# What needs to be done
Would you retype exactly the lines from the one containing "4.96 out of 5 a" through the last line of the records below, and nothing else?

(Collected data)
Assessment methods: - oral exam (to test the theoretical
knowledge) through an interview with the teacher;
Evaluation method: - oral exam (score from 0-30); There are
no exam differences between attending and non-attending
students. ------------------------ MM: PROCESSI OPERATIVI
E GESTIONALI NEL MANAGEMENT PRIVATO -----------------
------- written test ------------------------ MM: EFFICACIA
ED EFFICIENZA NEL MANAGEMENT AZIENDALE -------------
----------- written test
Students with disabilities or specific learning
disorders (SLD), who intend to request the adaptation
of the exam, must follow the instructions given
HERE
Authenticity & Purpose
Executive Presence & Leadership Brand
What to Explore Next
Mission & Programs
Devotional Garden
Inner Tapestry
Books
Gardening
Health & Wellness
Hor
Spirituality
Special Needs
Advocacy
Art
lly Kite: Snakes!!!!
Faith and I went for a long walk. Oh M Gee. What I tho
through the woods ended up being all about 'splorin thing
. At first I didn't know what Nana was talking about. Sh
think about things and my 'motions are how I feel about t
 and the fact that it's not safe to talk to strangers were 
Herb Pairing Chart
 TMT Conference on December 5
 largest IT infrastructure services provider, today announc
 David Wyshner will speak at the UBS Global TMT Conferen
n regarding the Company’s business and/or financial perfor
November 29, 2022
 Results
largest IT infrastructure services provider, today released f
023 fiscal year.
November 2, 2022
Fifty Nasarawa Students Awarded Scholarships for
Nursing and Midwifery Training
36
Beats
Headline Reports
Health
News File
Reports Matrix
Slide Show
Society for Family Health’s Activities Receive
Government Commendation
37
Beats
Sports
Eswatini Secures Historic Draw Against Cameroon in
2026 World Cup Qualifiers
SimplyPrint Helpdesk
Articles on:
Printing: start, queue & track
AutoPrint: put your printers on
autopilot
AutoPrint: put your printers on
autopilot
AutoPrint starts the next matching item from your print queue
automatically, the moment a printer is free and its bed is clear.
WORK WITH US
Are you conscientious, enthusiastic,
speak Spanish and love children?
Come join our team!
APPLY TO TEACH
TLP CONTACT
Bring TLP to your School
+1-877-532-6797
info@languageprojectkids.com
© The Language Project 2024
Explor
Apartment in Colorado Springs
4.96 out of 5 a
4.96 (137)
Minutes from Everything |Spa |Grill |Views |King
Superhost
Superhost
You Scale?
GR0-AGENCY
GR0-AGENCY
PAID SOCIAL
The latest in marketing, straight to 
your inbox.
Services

# Solution to this task
4.96 out of 5 a
4.96 (137)
Minutes from Everything |Spa |Grill |Views |King
Superhost
Superhost
You Scale?
GR0-AGENCY
GR0-AGENCY
PAID SOCIAL
The latest in marketing, straight to 
your inbox.
Services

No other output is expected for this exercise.